== Segment start ==

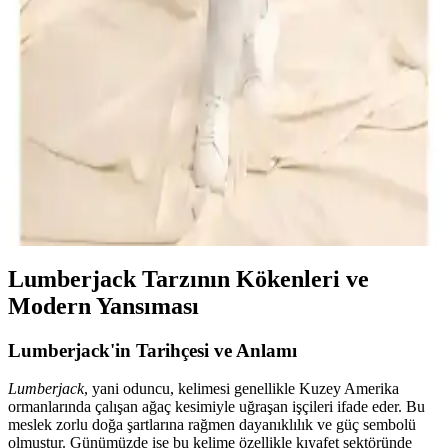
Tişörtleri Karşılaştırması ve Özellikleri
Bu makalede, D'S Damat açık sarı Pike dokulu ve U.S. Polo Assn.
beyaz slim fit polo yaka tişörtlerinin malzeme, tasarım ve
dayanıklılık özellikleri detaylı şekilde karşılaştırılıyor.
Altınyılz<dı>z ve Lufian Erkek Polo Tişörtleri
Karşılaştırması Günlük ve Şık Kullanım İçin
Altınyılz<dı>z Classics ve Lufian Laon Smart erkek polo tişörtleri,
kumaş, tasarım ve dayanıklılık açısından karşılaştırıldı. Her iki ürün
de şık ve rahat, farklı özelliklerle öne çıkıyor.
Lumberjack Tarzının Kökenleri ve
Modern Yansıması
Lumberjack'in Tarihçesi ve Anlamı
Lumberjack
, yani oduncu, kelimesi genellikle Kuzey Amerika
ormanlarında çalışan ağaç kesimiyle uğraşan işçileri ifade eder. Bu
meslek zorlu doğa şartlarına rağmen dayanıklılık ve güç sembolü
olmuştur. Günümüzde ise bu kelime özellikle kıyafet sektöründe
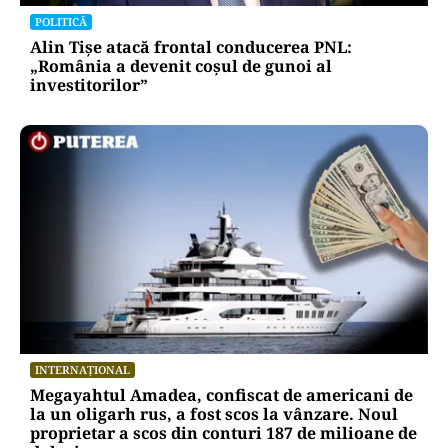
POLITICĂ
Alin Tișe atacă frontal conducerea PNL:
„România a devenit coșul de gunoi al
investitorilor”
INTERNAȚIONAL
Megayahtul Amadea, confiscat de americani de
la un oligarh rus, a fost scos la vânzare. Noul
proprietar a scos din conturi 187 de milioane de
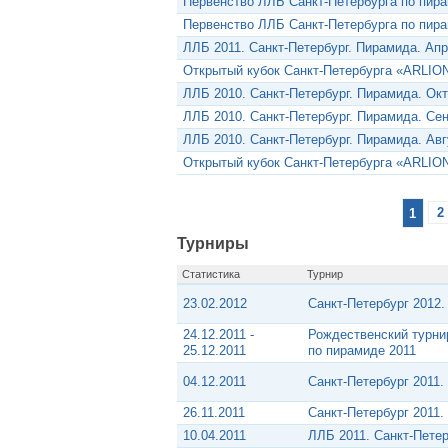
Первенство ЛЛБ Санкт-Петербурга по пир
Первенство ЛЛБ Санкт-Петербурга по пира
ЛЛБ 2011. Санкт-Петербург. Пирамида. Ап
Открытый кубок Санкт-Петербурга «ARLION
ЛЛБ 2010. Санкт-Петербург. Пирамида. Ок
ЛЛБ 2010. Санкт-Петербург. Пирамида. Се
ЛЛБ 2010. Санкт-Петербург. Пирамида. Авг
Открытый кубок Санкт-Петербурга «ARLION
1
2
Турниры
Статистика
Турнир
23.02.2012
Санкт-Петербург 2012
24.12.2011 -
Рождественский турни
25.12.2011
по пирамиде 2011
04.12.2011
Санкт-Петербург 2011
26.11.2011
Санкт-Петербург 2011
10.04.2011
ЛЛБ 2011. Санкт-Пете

== Segment end ==
== Segment start ==

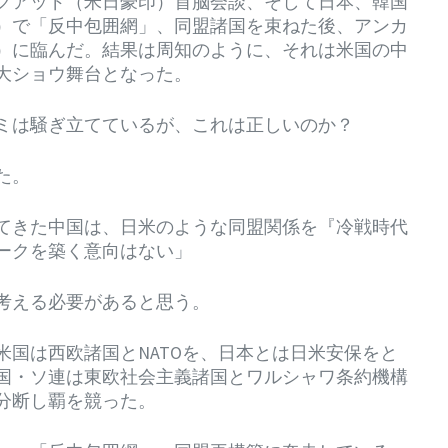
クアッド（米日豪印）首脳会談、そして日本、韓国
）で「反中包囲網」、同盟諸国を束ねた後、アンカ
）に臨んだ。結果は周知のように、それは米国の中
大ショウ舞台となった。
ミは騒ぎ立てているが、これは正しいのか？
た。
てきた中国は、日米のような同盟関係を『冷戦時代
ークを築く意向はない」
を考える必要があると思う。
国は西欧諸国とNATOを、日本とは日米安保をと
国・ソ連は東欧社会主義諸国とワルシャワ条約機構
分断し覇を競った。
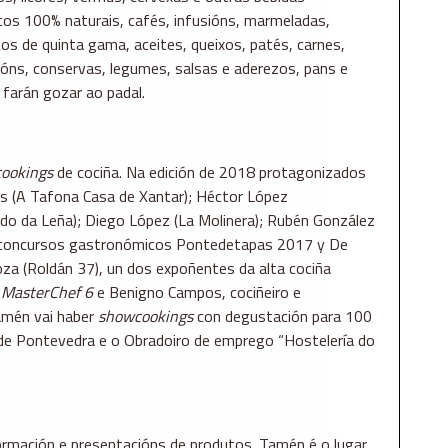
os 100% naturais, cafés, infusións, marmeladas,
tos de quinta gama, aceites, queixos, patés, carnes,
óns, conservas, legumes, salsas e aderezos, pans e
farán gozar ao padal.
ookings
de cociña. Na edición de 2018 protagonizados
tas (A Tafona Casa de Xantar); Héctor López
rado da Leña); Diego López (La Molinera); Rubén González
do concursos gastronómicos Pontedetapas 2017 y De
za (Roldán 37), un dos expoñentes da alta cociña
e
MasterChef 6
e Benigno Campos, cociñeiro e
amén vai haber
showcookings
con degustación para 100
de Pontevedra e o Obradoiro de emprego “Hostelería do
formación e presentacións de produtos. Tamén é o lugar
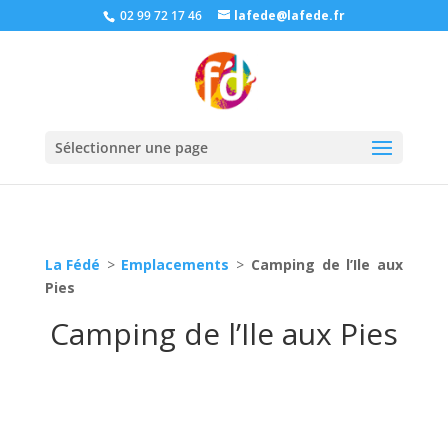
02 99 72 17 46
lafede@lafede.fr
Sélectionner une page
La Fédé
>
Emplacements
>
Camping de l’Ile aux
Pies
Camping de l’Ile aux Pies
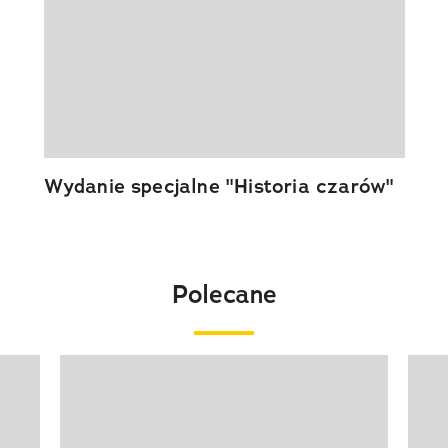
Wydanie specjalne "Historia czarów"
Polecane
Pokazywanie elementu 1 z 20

== Segment end ==
== Segment start ==

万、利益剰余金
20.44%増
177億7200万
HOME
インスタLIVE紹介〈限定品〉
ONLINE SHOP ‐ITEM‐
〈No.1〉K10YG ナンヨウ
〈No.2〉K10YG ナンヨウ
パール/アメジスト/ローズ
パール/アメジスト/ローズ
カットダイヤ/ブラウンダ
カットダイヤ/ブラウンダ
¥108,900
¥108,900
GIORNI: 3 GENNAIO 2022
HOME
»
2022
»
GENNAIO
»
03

== Segment end ==

Would you please reproduce the entries above, starting at the line with "óns, conservas, legumes, salsas" and stopping after the line with "Pokazywanie elementu 1 z 20"? Omit any pictures.

óns, conservas, legumes, salsas e aderezos, pans e
farán gozar ao padal.
ookings
de cociña. Na edición de 2018 protagonizados
tas (A Tafona Casa de Xantar); Héctor López
rado da Leña); Diego López (La Molinera); Rubén González
do concursos gastronómicos Pontedetapas 2017 y De
za (Roldán 37), un dos expoñentes da alta cociña
e
MasterChef 6
e Benigno Campos, cociñeiro e
amén vai haber
showcookings
con degustación para 100
de Pontevedra e o Obradoiro de emprego “Hostelería do
formación e presentacións de produtos. Tamén é o lugar
02 99 72 17 46
lafede@lafede.fr
Sélectionner une page
La Fédé
>
Emplacements
>
Camping de l’Ile aux
Pies
Camping de l’Ile aux Pies
Wydanie specjalne "Historia czarów"
Polecane
Pokazywanie elementu 1 z 20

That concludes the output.